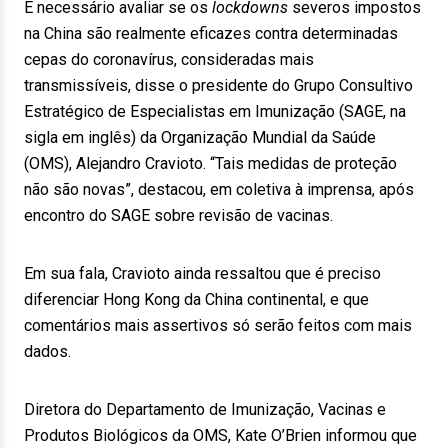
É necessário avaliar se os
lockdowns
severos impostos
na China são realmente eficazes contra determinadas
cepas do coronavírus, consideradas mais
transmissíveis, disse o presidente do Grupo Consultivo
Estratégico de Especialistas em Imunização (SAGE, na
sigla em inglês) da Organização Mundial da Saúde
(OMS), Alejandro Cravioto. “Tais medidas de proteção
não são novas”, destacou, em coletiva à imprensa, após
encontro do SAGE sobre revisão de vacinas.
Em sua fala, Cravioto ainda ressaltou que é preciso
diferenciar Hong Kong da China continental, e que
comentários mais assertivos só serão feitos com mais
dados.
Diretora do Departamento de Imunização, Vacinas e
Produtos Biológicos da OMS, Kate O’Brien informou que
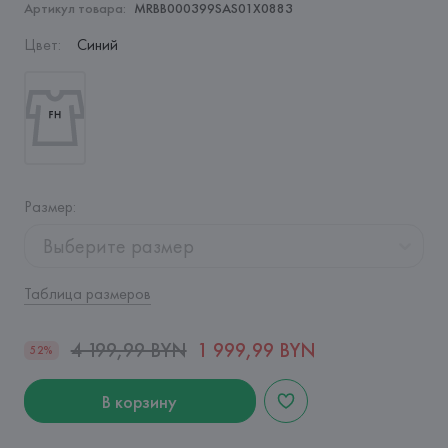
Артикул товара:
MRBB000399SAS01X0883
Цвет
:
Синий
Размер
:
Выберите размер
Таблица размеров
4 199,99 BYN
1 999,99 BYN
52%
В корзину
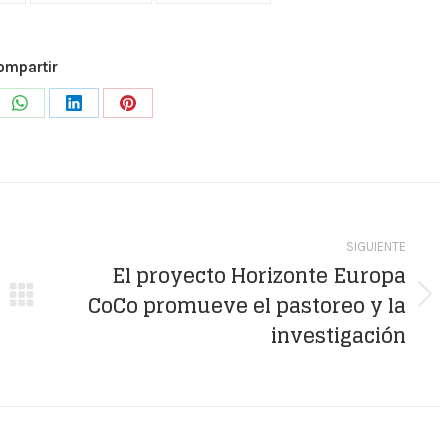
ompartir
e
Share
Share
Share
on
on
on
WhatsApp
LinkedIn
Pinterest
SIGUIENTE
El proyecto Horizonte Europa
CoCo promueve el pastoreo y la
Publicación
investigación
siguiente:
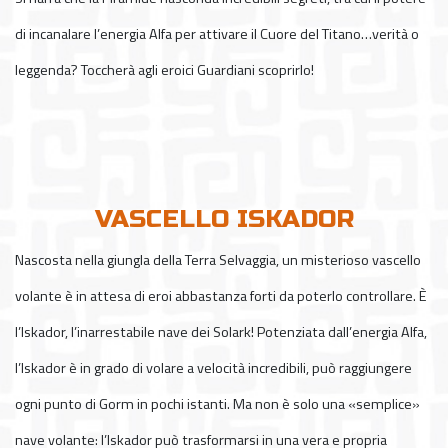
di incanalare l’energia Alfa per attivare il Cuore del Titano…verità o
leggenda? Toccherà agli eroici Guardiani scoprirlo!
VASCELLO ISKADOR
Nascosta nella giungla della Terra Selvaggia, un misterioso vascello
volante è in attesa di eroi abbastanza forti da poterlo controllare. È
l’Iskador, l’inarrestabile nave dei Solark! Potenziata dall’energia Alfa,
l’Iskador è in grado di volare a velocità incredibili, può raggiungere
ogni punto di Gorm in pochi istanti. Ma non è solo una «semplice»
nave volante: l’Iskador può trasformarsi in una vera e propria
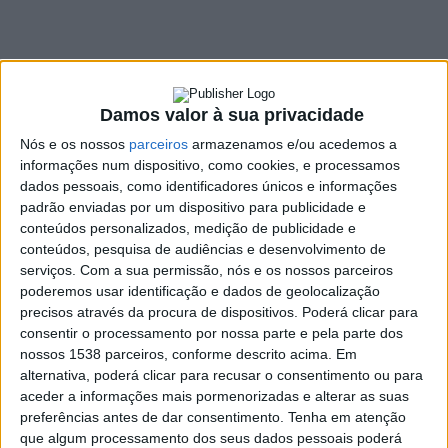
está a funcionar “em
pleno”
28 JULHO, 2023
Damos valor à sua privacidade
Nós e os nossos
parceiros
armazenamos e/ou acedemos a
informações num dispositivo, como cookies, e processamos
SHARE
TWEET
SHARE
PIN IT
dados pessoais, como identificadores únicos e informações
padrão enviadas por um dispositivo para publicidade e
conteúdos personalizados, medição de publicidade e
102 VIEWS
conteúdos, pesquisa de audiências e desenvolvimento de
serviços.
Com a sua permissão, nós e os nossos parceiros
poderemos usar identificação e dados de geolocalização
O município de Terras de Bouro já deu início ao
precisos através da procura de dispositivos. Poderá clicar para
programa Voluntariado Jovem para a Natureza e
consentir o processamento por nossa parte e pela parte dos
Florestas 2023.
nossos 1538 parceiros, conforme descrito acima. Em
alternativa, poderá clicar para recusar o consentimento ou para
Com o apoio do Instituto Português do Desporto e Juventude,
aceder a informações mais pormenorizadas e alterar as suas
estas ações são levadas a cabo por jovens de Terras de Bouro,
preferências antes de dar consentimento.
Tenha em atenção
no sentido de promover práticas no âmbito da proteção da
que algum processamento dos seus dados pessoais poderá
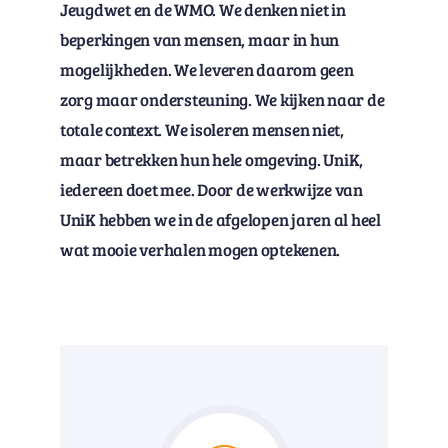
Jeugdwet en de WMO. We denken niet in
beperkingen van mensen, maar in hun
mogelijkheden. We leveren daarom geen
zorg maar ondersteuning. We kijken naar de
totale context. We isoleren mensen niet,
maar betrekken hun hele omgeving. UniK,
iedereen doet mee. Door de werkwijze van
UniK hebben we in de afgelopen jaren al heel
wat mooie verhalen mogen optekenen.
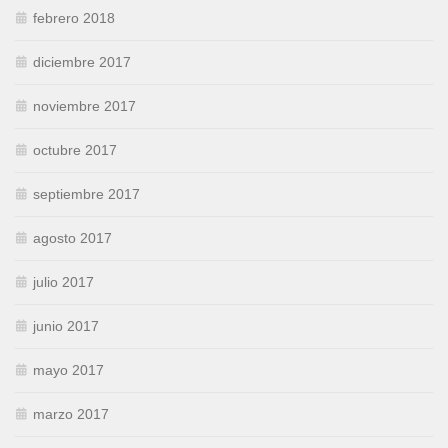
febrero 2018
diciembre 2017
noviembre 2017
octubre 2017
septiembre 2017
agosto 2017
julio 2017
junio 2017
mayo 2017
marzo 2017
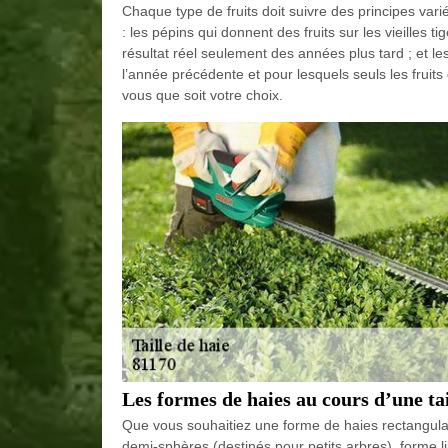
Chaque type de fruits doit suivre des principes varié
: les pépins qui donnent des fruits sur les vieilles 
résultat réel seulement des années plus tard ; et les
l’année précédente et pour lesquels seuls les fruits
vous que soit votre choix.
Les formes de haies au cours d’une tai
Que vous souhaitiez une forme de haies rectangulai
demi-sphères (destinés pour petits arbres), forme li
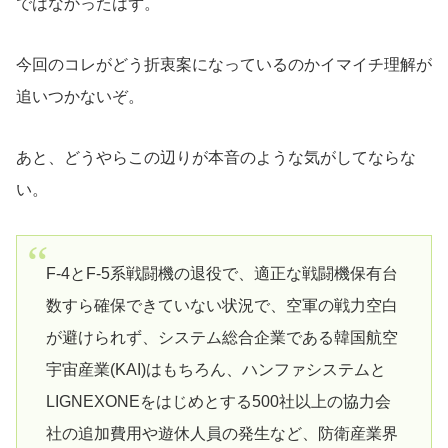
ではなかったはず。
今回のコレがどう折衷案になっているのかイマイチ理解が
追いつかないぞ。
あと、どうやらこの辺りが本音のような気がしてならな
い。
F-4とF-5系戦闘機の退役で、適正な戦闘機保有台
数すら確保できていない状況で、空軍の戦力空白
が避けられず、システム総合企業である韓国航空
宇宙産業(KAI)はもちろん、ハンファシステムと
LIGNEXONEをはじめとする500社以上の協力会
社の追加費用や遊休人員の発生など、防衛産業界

▶ [What to work on] Print, exactly, each line above from the one with "Estratégico de Especialistas" to the one with "Damos valor à sua privacidade", end lines included. Leave pictures out of it.

▶ [Written response]
Estratégico de Especialistas em Imunização (SAGE, na
sigla em inglês) da Organização Mundial da Saúde
(OMS), Alejandro Cravioto. “Tais medidas de proteção
não são novas”, destacou, em coletiva à imprensa, após
encontro do SAGE sobre revisão de vacinas.
Em sua fala, Cravioto ainda ressaltou que é preciso
diferenciar Hong Kong da China continental, e que
comentários mais assertivos só serão feitos com mais
dados.
Diretora do Departamento de Imunização, Vacinas e
Produtos Biológicos da OMS, Kate O’Brien informou que
Артикул товара:
MRBB000399SAS01X0883
Цвет
:
Синий
Размер
:
Выберите размер
Таблица размеров
4 199,99 BYN
1 999,99 BYN
52%
В корзину
ompartir
e
Share
Share
Share
on
on
on
WhatsApp
LinkedIn
Pinterest
SIGUIENTE
El proyecto Horizonte Europa
CoCo promueve el pastoreo y la
Publicación
investigación
siguiente:
di incanalare l’energia Alfa per attivare il Cuore del Titano…verità o
leggenda? Toccherà agli eroici Guardiani scoprirlo!
VASCELLO ISKADOR
Nascosta nella giungla della Terra Selvaggia, un misterioso vascello
volante è in attesa di eroi abbastanza forti da poterlo controllare. È
l’Iskador, l’inarrestabile nave dei Solark! Potenziata dall’energia Alfa,
l’Iskador è in grado di volare a velocità incredibili, può raggiungere
ogni punto di Gorm in pochi istanti. Ma non è solo una «semplice»
nave volante: l’Iskador può trasformarsi in una vera e propria
está a funcionar “em
pleno”
28 JULHO, 2023
Damos valor à sua privacidade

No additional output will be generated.